Rogan’s casual endorsement, tweeted by the Sanders campaign, spurred instant disgust and division among Sanders’ core progressive backers. Rogan — Forbes magazine’s highest earning podcaster of 2019 with $30 million, known for his predominantely male audience disillusioned by modern society — has been accused of making derogatory comments toward the transgender community and more than once has hosted conspiracy theorist and InfoWars creator Alex Jones, according to Forbes.

Author and former Village Voice writer Donna Minkowitz wrote in The Nation that she was “so hurt and angry” after the Sanders campaign turned Rogan’s endorsement to a commercial.

“As a passionate lifelong socialist, I’ve adored and supported Bernie since the 1980s, when he was mayor of Burlington, Vermont. I was beyond thrilled to be able to vote for him and contribute money to his campaign in 2016,” Minkowitz said, adding that she would be supporting a different candidate in the 2020 primaries.

Four years after Martin O’Malley called off his 2016 presidential campaign after receiving 0.6% of the Iowa caucuses’ support, the former governor of Maryland still doesn’t believe Sanders — who beat O’Malley in Iowa by 49 points — is right for the party.

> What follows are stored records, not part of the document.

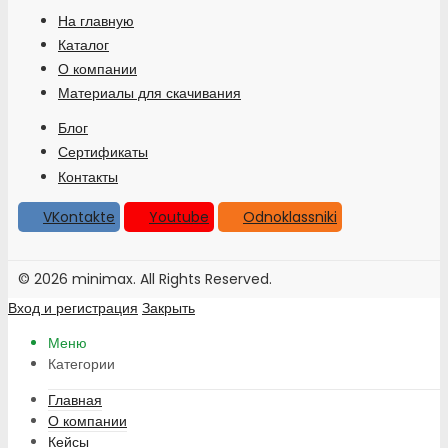
На главную
Каталог
О компании
Материалы для скачивания
Блог
Сертификаты
Контакты
VKontakte
Youtube
Odnoklassniki
© 2026 minimax. All Rights Reserved.
Вход и регистрация
Закрыть
Меню
Категории
Главная
О компании
Кейсы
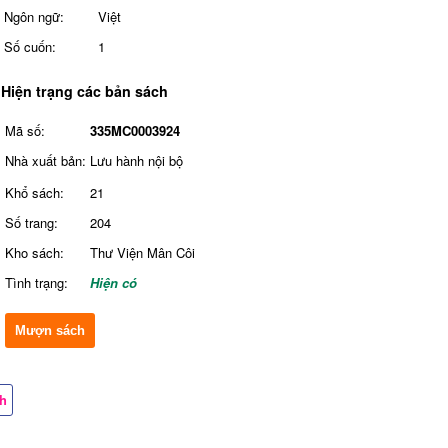
Ngôn ngữ:
Việt
Số cuốn:
1
Hiện trạng các bản sách
Mã số:
335MC0003924
Nhà xuất bản:
Lưu hành nội bộ
Khổ sách:
21
Số trang:
204
Kho sách:
Thư Viện Mân Côi
Tình trạng:
Hiện có
Mượn sách
ch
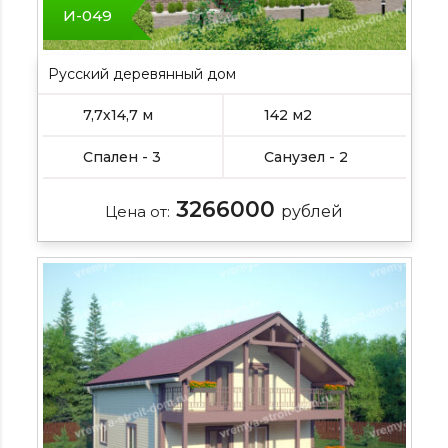
И-049
Русский деревянный дом
7,7х14,7 м
142 м2
Спален - 3
Санузел - 2
3266000
Цена от:
рублей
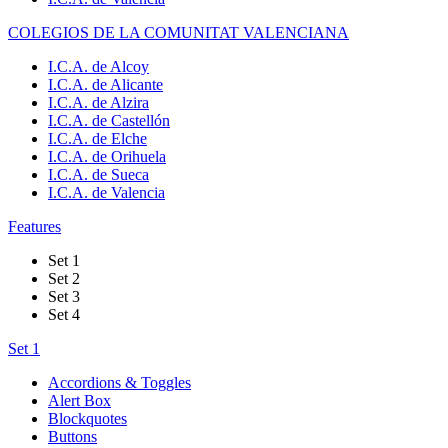
COLEGIOS DE LA COMUNITAT VALENCIANA
I.C.A. de Alcoy
I.C.A. de Alicante
I.C.A. de Alzira
I.C.A. de Castellón
I.C.A. de Elche
I.C.A. de Orihuela
I.C.A. de Sueca
I.C.A. de Valencia
Features
Set 1
Set 2
Set 3
Set 4
Set 1
Accordions & Toggles
Alert Box
Blockquotes
Buttons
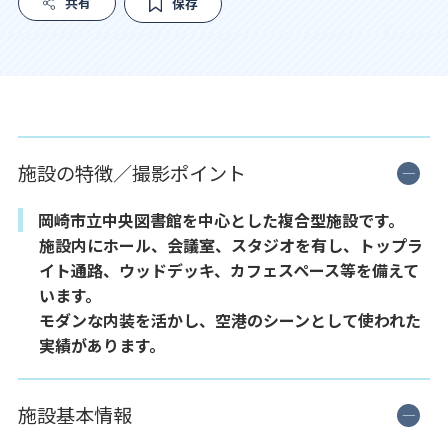
共有
保存
施設の特徴／撮影ポイント
岡崎市立中央図書館を中心とした複合型施設です。
施設内にホール、会議室、スタジオを有し、トップラ
イト通路、ウッドデッキ、カフェスペース等を備えて
います。
モダンな内装を活かし、空港のシーンとして使われた
実績があります。
施設基本情報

“He’s a man who never has accomplished anything in public office, who has I believe demonstrated his inability to forge a governing consensus, let alone hold a governing consensus. And I think he’d be an awful choice as our party’s nominee,” O’Malley told The Guardian.

The party’s divide widened last month when CNN broke a story that claimed Sanders had said a woman couldn’t win the presidential election in a conversation with fellow New England Sen. Elizabeth Warren. Sanders denied the accusations, calling them “ludicrous” in a statement to CNN.

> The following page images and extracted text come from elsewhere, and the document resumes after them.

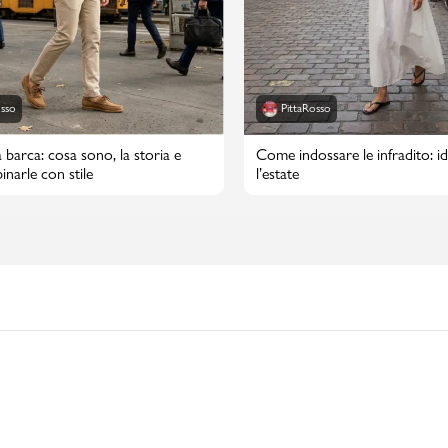
osso
PittaRosso
 barca: cosa sono, la storia e
Come indossare le infradito: id
narle con stile
l’estate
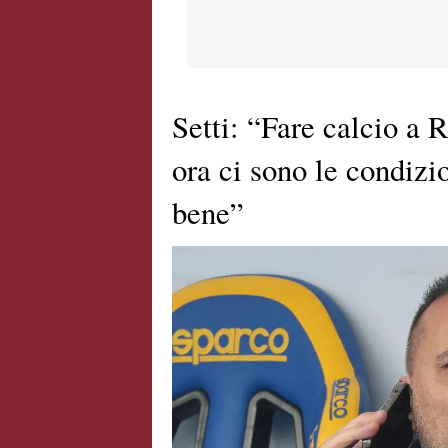
Setti: “Fare calcio a
ora ci sono le condizi
bene”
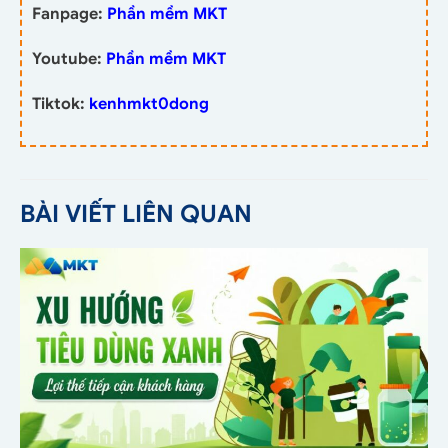
Fanpage:
Phần mềm MKT
Youtube:
Phần mềm MKT
Tiktok:
kenhmkt0dong
BÀI VIẾT LIÊN QUAN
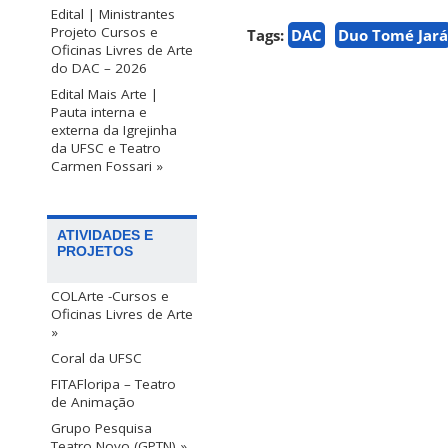
Edital | Ministrantes
Projeto Cursos e
Tags:
DAC
Duo Tomé Jará
Oficinas Livres de Arte
do DAC – 2026
Edital Mais Arte |
Pauta interna e
externa da Igrejinha
da UFSC e Teatro
Carmen Fossari »
ATIVIDADES E
PROJETOS
COLArte -Cursos e
Oficinas Livres de Arte
»
Coral da UFSC
FITAFloripa – Teatro
de Animação
Grupo Pesquisa
Teatro Novo (GPTN) »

Warren disputed Sanders’ denial the following day at a debate in Des Moines, Iowa. “I disagreed. Bernie is my friend and I am not here to try and fight with Bernie,” she said in the early battleground state.

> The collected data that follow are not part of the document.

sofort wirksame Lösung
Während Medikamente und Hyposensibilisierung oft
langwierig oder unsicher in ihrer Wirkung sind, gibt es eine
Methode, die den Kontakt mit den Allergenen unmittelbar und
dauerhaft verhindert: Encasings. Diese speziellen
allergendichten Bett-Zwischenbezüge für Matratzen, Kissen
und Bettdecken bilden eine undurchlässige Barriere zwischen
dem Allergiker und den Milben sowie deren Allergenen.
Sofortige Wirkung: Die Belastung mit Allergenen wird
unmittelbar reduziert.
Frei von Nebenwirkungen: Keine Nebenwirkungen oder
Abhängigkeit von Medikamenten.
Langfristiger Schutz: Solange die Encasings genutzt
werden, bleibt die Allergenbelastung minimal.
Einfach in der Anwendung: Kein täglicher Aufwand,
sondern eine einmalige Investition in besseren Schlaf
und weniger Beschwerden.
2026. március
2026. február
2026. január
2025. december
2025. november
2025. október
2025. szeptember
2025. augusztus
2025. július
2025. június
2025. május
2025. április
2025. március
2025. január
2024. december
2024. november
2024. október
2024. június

The split between these two progressives and friends had begun when talking points were leaked from the Sanders campaign, which included the claim that Warren was supported by wealthy voters and would be unable to grow her base of support. Sanders — who touts his base of loyal, small-dollar donors — later pulled the volunteer scripts from the campaign.

Former mayor Pete Buttigieg — who came out on top of the virtual tie with Sanders in Iowa last week, though that result is being reevaluated — criticized Sanders’ federal health care plan on Monday.

“Just so long as we don’t force every American onto that public plan, that’s the opportunity in front of us or the risk, if we take it all the way to the extreme,” Buttigieg said, looking to further separate his own moderate platform from Sanders’ more polarizing position, the Boston Globe reported. The former mayor then accused the senator of overpromising.

“How are we going to pay for it,” Buttigieg continued, “Are we going to pay for it in the form of still further taxes or are we going to pay for it in the form of broken promises?”

Jeers from the right

The spirit of Sanders’ campaign is not that different from President Donald Trump’s outsider candidacy in 2016, even if the two men are ideological opposites. Both have appealed to supporters disillusioned with their party’s status quo, while appearing uniquely authentic and unpolished.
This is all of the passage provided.